Let’s start with a much-read interview with Scotts’ notorious CEO Jim Hagedorn by Wired Mag, aptly called “Turf Warrior”.
“I’d like to see biotech in every backyard,” he says.
And this Wall Streert Journal article about Hagedorn’s “Cursing in the Board Room” includes a video of the ex-fighter pilot describing business as war, among other gems.
Reports of Hagedorn’s cursing were widespread in the business world. Trustees left over it! There was an official reprimand. Googling “Hagedorn” and “cursing” gets lots of hits.
And though unreported in the news, everyone in the garden center business knows about the F-bombs Hagedorn launched from the podium at their largest trade show, which caused people to walk out in protest or disgust. The guy’s kinda hard to like.
Oh, where to start? And how to not get sued? I’ll just point readers to the products themselves, their ingredients, and reports in the media about them, especially the pesticides and synthetic fertilizers. Let’s just say there are objections.
Then there’s the multi-million-dollar ad campaign to convince consumers that they need those products and in the case of lawn fertilizers, need them to be applied at the time of year when authorities urge us to protect our waterways by not using them.
Moving on, there’s Scotts’ involvement in biotech that Hagedorn is so proud of. Seems their GMO Roundup-ready bentgrass is out of control, and the company’s been fined by the USDA for inadequate testing of it. More about that.
Speaking of Roundup, Scotts is the sole U.S. distributor of this Monsanto-made product. And you know how much love we all have for Monsanto.
Bird-Killing Bird Food
People still on the fence about the company turned anti-Scotts after one particular event, which was reported widely in the business media, with headlines like “Scotts Miracle-Gro, the Bird-Killing Company” In 2012 they were fined $12.5 million for knowingly selling bird food that was killing birds (the seed had been sprayed with pesticides to increase its shelf life).
That news snowballed into a story about the National Wildlife Federation’s partnership with Scotts which, unfortunately for the NWF, had been announced maybe two days before the legal settlement and fine were announced. Many NWF supporters expressed so much outrage that the NWF finally relented and abandoned the partnership (and the $$$). Here’s our story about that.
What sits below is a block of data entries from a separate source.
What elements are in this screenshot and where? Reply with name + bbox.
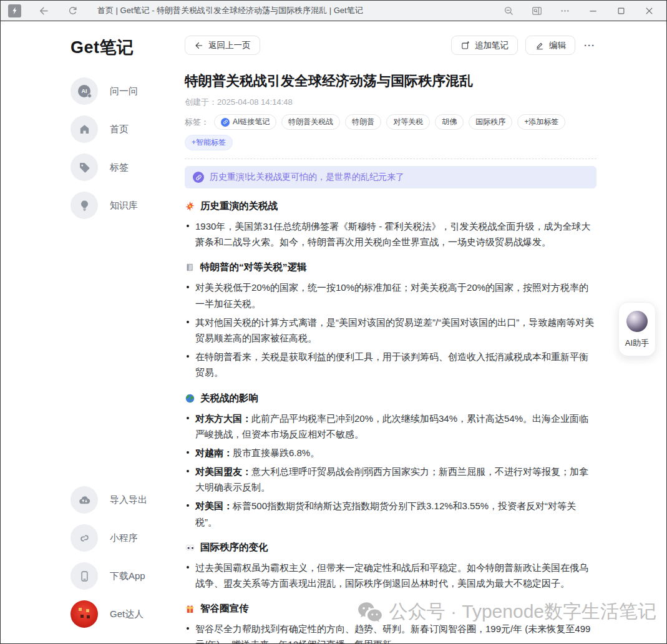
ai-chat-icon: AI <box>71 77 98 105</box>
browser-page-title: 首页 | Get笔记 - 特朗普关税战引发全球经济动荡与国际秩序混乱 | Get… <box>97 5 500 16</box>
created-label: 创建于： <box>185 97 217 107</box>
eyes-icon <box>185 542 195 553</box>
app-window: 首页 | Get笔记 - 特朗普关税战引发全球经济动荡与国际秩序混乱 | Get… <box>0 0 667 644</box>
sidebar-item-label: 导入导出 <box>110 494 147 506</box>
burst-icon <box>185 201 195 212</box>
sidebar-item-label: Get达人 <box>110 608 144 620</box>
dashed-divider <box>185 159 596 159</box>
sidebar-item-tags[interactable]: 标签 <box>71 154 185 181</box>
back-to-previous-button[interactable]: 返回上一页 <box>185 36 260 55</box>
append-note-icon <box>460 41 470 51</box>
bullet-text: 在特朗普看来，关税是获取利益的便利工具，用于谈判筹码、创造收入抵消减税成本和重新… <box>195 351 588 378</box>
sphere-icon <box>626 311 648 332</box>
tag-label: 胡佛 <box>442 117 457 127</box>
miniapp-icon <box>71 524 98 552</box>
search-panel-icon[interactable] <box>528 2 545 19</box>
ai-assistant-label: AI助手 <box>625 338 649 349</box>
globe-icon <box>185 393 195 404</box>
bullet-lead: 对东方大国： <box>195 413 251 424</box>
note-section: 历史重演的关税战1930年，美国第31任总统胡佛签署《斯穆特 - 霍利关税法》，… <box>185 200 596 250</box>
tag-pill[interactable]: 对等关税 <box>386 114 430 130</box>
bullet-text: 其对他国关税的计算方式离谱，是“美国对该国的贸易逆差”/“美国对该国的出口”，导… <box>195 317 594 343</box>
quote-text: 历史重演!比关税战更可怕的，是世界的乱纪元来了 <box>210 172 404 183</box>
link-icon <box>193 172 204 183</box>
sidebar-item-knowledge-base[interactable]: 知识库 <box>71 192 185 219</box>
bullet-text: 对美关税低于20%的国家，统一按10%的标准加征；对美关税高于20%的国家，按照… <box>195 282 588 308</box>
smart-tag-button[interactable]: +智能标签 <box>185 135 233 150</box>
sidebar-item-mini-program[interactable]: 小程序 <box>71 524 185 552</box>
link-icon <box>221 118 230 127</box>
source-link-quote[interactable]: 历史重演!比关税战更可怕的，是世界的乱纪元来了 <box>185 166 596 188</box>
sidebar-item-download-app[interactable]: 下载App <box>71 562 185 590</box>
tag-icon <box>71 154 98 181</box>
tag-pill[interactable]: AI链接笔记 <box>214 114 276 130</box>
tag-list: AI链接笔记特朗普关税战特朗普对等关税胡佛国际秩序 <box>214 114 512 130</box>
page-content: Get笔记 AI问一问首页标签知识库 导入导出小程序下载AppGet达人 返回上… <box>1 21 666 643</box>
section-title: 历史重演的关税战 <box>200 200 278 213</box>
ai-assistant-button[interactable]: AI助手 <box>618 302 656 356</box>
zoom-out-icon[interactable] <box>500 2 517 19</box>
getdaren-avatar <box>71 600 98 628</box>
tag-label: AI链接笔记 <box>233 117 270 127</box>
back-arrow-icon <box>194 41 204 51</box>
sidebar-item-label: 下载App <box>110 570 145 582</box>
browser-titlebar: 首页 | Get笔记 - 特朗普关税战引发全球经济动荡与国际秩序混乱 | Get… <box>1 1 666 21</box>
minimize-icon[interactable] <box>584 2 601 19</box>
back-button-label: 返回上一页 <box>208 40 251 51</box>
note-section: 国际秩序的变化过去美国霸权虽为霸权主义，但带来一定确定性和战后和平稳定。如今特朗… <box>185 541 596 591</box>
section-bullet-list: 对美关税低于20%的国家，统一按10%的标准加征；对美关税高于20%的国家，按照… <box>185 280 596 380</box>
bullet-item: 对越南：股市直接暴跌6.8%。 <box>185 445 596 461</box>
close-icon[interactable] <box>640 2 658 19</box>
bullet-lead: 对越南： <box>195 447 233 458</box>
bullet-item: 过去美国霸权虽为霸权主义，但带来一定确定性和战后和平稳定。如今特朗普新政让美国在… <box>185 560 596 591</box>
bullet-lead: 对美国： <box>195 500 233 511</box>
bullet-text: 此前产品平均税率已冲到20%，此次继续加码34%，累计高达54%。出海企业面临严… <box>195 413 588 439</box>
bullet-item: 对东方大国：此前产品平均税率已冲到20%，此次继续加码34%，累计高达54%。出… <box>185 411 596 442</box>
section-bullet-list: 过去美国霸权虽为霸权主义，但带来一定确定性和战后和平稳定。如今特朗普新政让美国在… <box>185 560 596 591</box>
sidebar-item-ask[interactable]: AI问一问 <box>71 77 185 105</box>
sidebar-item-label: 问一问 <box>110 85 138 97</box>
tag-pill[interactable]: 国际秩序 <box>469 114 512 130</box>
add-tag-button[interactable]: +添加标签 <box>517 114 565 130</box>
section-title: 特朗普的“对等关税”逻辑 <box>200 261 307 274</box>
sidebar-item-import-export[interactable]: 导入导出 <box>71 486 185 514</box>
bullet-text: 智谷尽全力帮助找到有确定性的方向、趋势、研判。新春订阅智谷圈，199元/年 (未… <box>195 623 590 644</box>
browser-back-button[interactable] <box>35 2 52 19</box>
titlebar-controls <box>500 2 658 19</box>
append-note-button[interactable]: 追加笔记 <box>451 36 518 55</box>
sidebar: Get笔记 AI问一问首页标签知识库 导入导出小程序下载AppGet达人 <box>1 21 185 643</box>
edit-button[interactable]: 编辑 <box>525 36 575 55</box>
tag-pill[interactable]: 特朗普 <box>345 114 381 130</box>
bullet-text: 股市直接暴跌6.8%。 <box>233 447 319 458</box>
bullet-text: 意大利总理呼吁贸易战会削弱西方国家实力；新西兰屈服，不进行对等报复；加拿大明确表… <box>195 466 588 492</box>
sidebar-item-label: 知识库 <box>110 200 138 212</box>
app-icon <box>8 4 21 17</box>
maximize-icon[interactable] <box>612 2 630 19</box>
browser-refresh-button[interactable] <box>64 2 81 19</box>
cloud-icon <box>71 486 98 514</box>
bullet-text: 标普500指数期货和纳斯达克指数期货分别下跌3.12%和3.55%，投资者反对“… <box>195 500 576 527</box>
sidebar-nav-top: AI问一问首页标签知识库 <box>71 77 185 219</box>
note-created-line: 创建于：2025-04-08 14:14:48 <box>185 97 596 108</box>
sidebar-item-label: 首页 <box>110 124 129 135</box>
tag-pill[interactable]: 胡佛 <box>435 114 464 130</box>
edit-pencil-icon <box>535 41 545 51</box>
note-more-button[interactable]: ··· <box>583 40 596 51</box>
bullet-lead: 对美国盟友： <box>195 466 251 477</box>
created-timestamp: 2025-04-08 14:14:48 <box>217 97 293 107</box>
browser-more-icon[interactable] <box>556 2 573 19</box>
note-sections: 历史重演的关税战1930年，美国第31任总统胡佛签署《斯穆特 - 霍利关税法》，… <box>185 200 596 644</box>
section-title: 关税战的影响 <box>200 392 258 405</box>
tag-label: 对等关税 <box>393 117 423 127</box>
main-content: 返回上一页 追加笔记 编辑 ··· 特朗普关税战引发全 <box>185 21 666 643</box>
sidebar-item-home[interactable]: 首页 <box>71 115 185 143</box>
sidebar-item-label: 小程序 <box>110 532 138 544</box>
sidebar-item-get-daren[interactable]: Get达人 <box>71 600 185 628</box>
tag-pill[interactable]: 特朗普关税战 <box>281 114 340 130</box>
tag-label: 特朗普 <box>352 117 374 127</box>
bullet-item: 1930年，美国第31任总统胡佛签署《斯穆特 - 霍利关税法》，引发关税战全面升… <box>185 218 596 250</box>
section-header: 国际秩序的变化 <box>185 541 596 554</box>
tag-label: 特朗普关税战 <box>288 117 333 127</box>
section-header: 关税战的影响 <box>185 392 596 405</box>
scroll-icon <box>185 262 195 273</box>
Giving money to the NWF isn’t the only attempt by Scotts to look good. They’re also big supporters of the Garden Writers Association, which gives them the chance to parade their “chief sustainability officer” before writers at their annual meeting. Let’s just say that partnership is very controversial within the garden-writer world and I was happy to see that Scotts spoke to this year’s captive audience of garden writers about something noncontroversial – digital marketing.
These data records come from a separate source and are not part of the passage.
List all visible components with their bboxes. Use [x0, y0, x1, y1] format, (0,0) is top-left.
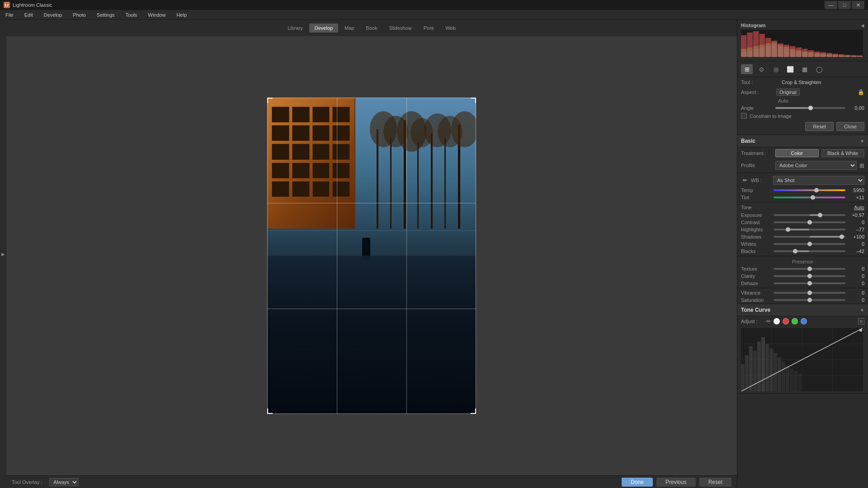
bottom-buttons: Done Previous Reset — [622, 478, 731, 487]
clarity-row: Clarity 0 — [737, 272, 868, 280]
menu-edit[interactable]: Edit — [23, 11, 35, 19]
main: ▶ Library Develop Map Book Slideshow Pri… — [0, 20, 868, 488]
treatment-bw-button[interactable]: Black & White — [821, 149, 865, 157]
tc-dot-blue[interactable] — [801, 318, 807, 324]
highlights-value: –77 — [847, 227, 864, 232]
module-slideshow[interactable]: Slideshow — [384, 23, 417, 33]
aspect-label: Aspect : — [741, 89, 773, 95]
module-web[interactable]: Web — [440, 23, 461, 33]
texture-value: 0 — [847, 266, 864, 272]
temp-slider[interactable] — [774, 189, 845, 191]
divider-2 — [737, 202, 868, 202]
water-reflection — [267, 256, 476, 414]
treatment-color-button[interactable]: Color — [775, 149, 819, 157]
aspect-value-selector[interactable]: Original — [776, 89, 800, 96]
highlights-slider[interactable] — [774, 229, 845, 230]
divider-4 — [737, 288, 868, 288]
contrast-slider[interactable] — [774, 221, 845, 223]
tone-auto-button[interactable]: Auto — [854, 205, 864, 210]
tool-overlay-select[interactable]: Always Never Auto — [49, 478, 79, 486]
tc-adjust-label: Adjust : — [741, 319, 764, 324]
trees-area — [372, 111, 476, 229]
done-button[interactable]: Done — [622, 478, 653, 487]
module-print[interactable]: Print — [418, 23, 439, 33]
tone-curve-header[interactable]: Tone Curve ▼ — [737, 304, 868, 316]
contrast-label: Contrast — [741, 220, 772, 225]
blacks-slider[interactable] — [774, 250, 845, 252]
crop-tool-icon[interactable]: ⊞ — [741, 64, 753, 74]
module-book[interactable]: Book — [361, 23, 383, 33]
clarity-slider[interactable] — [774, 275, 845, 277]
histogram-collapse-icon[interactable]: ◀ — [861, 23, 864, 28]
svg-rect-18 — [790, 369, 793, 391]
wb-label: WB : — [751, 178, 771, 183]
menu-settings[interactable]: Settings — [95, 11, 117, 19]
texture-slider[interactable] — [774, 268, 845, 270]
masking-icon[interactable]: ⬜ — [784, 64, 796, 74]
saturation-slider[interactable] — [774, 299, 845, 301]
titlebar-controls[interactable]: — □ ✕ — [825, 1, 864, 9]
wb-eyedropper-icon[interactable]: ✏ — [741, 176, 749, 184]
module-library[interactable]: Library — [282, 23, 308, 33]
tint-slider[interactable] — [774, 197, 845, 198]
maximize-button[interactable]: □ — [838, 1, 851, 9]
crop-reset-button[interactable]: Reset — [805, 122, 834, 131]
menu-develop[interactable]: Develop — [42, 11, 64, 19]
basic-section-header[interactable]: Basic ▼ — [737, 135, 868, 147]
tc-dot-red[interactable] — [783, 318, 789, 324]
blacks-row: Blacks –42 — [737, 248, 868, 255]
module-develop[interactable]: Develop — [309, 23, 338, 33]
graduated-filter-icon[interactable]: ▦ — [799, 64, 811, 74]
tc-eyedropper-icon[interactable]: ✏ — [766, 318, 771, 324]
tc-dot-green[interactable] — [792, 318, 798, 324]
constrain-checkbox[interactable] — [741, 113, 747, 119]
window-12 — [332, 144, 350, 160]
whites-slider[interactable] — [774, 243, 845, 245]
exposure-slider[interactable] — [774, 214, 845, 216]
profile-label: Profile — [741, 163, 773, 168]
window-3 — [312, 107, 330, 122]
radial-filter-icon[interactable]: ◯ — [813, 64, 825, 74]
crop-close-button[interactable]: Close — [836, 122, 864, 131]
module-map[interactable]: Map — [339, 23, 359, 33]
dehaze-slider[interactable] — [774, 282, 845, 284]
tc-expand-icon[interactable]: ⊞ — [858, 318, 864, 324]
menu-help[interactable]: Help — [175, 11, 189, 19]
photo-background — [267, 98, 476, 414]
left-panel-toggle[interactable]: ▶ — [0, 20, 6, 488]
vibrance-slider[interactable] — [774, 292, 845, 294]
blacks-value: –42 — [847, 249, 864, 254]
reset-bottom-button[interactable]: Reset — [699, 478, 731, 487]
tc-dot-white[interactable] — [774, 318, 780, 324]
menu-photo[interactable]: Photo — [71, 11, 88, 19]
tool-header-row: Tool : Crop & Straighten — [737, 77, 868, 87]
shadows-slider[interactable] — [774, 236, 845, 238]
treatment-row: Treatment : Color Black & White — [737, 147, 868, 159]
lock-icon[interactable]: 🔒 — [858, 89, 864, 95]
window-7 — [312, 125, 330, 141]
constrain-row: Constrain to Image — [737, 112, 868, 120]
menu-window[interactable]: Window — [146, 11, 167, 19]
angle-slider-track[interactable] — [775, 107, 845, 109]
wb-select[interactable]: As Shot Auto Daylight Cloudy Shade Custo… — [773, 176, 864, 185]
svg-rect-10 — [757, 342, 761, 391]
svg-rect-19 — [794, 371, 797, 391]
redeye-icon[interactable]: ◎ — [770, 64, 782, 74]
svg-rect-13 — [769, 348, 773, 391]
tone-curve-title: Tone Curve — [741, 307, 770, 313]
exposure-label: Exposure — [741, 212, 772, 218]
window-18 — [292, 181, 310, 197]
histogram-title: Histogram — [741, 23, 765, 28]
spot-removal-icon[interactable]: ⊙ — [755, 64, 767, 74]
profile-row: Profile Adobe Color Adobe Landscape Adob… — [737, 159, 868, 172]
menu-tools[interactable]: Tools — [124, 11, 139, 19]
menu-file[interactable]: File — [4, 11, 15, 19]
window-11 — [312, 144, 330, 160]
minimize-button[interactable]: — — [825, 1, 837, 9]
svg-rect-15 — [778, 357, 781, 391]
profile-select[interactable]: Adobe Color Adobe Landscape Adobe Portra… — [775, 161, 857, 170]
profile-grid-icon[interactable]: ⊞ — [859, 162, 864, 169]
window-16 — [332, 163, 350, 178]
previous-button[interactable]: Previous — [656, 478, 696, 487]
close-button[interactable]: ✕ — [852, 1, 864, 9]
Under the category of general dickishness is the case of Scotts ripping off garden writer C.L. Fornari’s media campaign, then copyrighting the term she’d made popular. Amy Stewart wrote about it here on the Rant in an aptly titled post: “Dear Scotts, Just try one time not to be so shitty.” After C.L. started a media campaign about it, they backed off.
In other legal action, Scotts is all over the place.
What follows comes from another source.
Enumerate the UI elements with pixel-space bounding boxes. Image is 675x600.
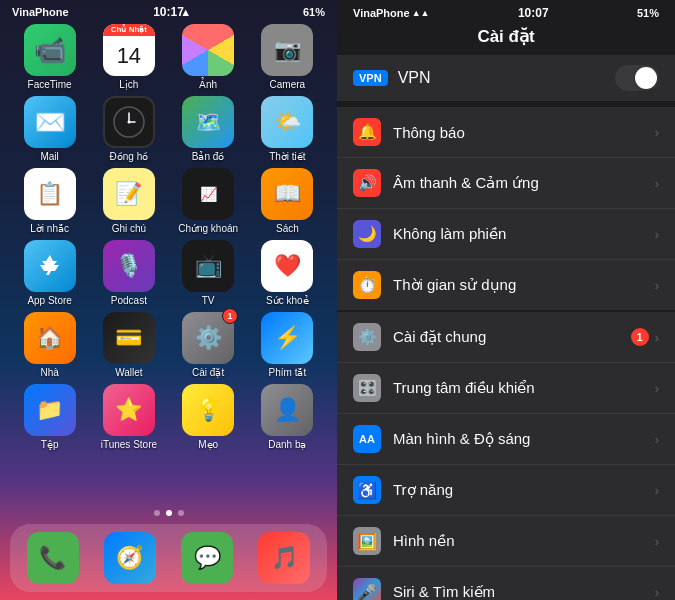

In a wonderful ad styled after Apple’s announcement of the Mac, the organic fertilizer company Espoma conveyed the dominance and general awfulness of this multi-billion-dollar company.
With what’s now known about the company, I wonder if Martha Stewart is rethinking her association with them. In 2011 she was invited by Hagedorn to speak at the company (fee unknown) and later gushed about him “and his lovely wife Karli”. Sigh.Posted by Susan Harris on August 22, 2014 at 9:03 am, in the category Ministry of Controversy.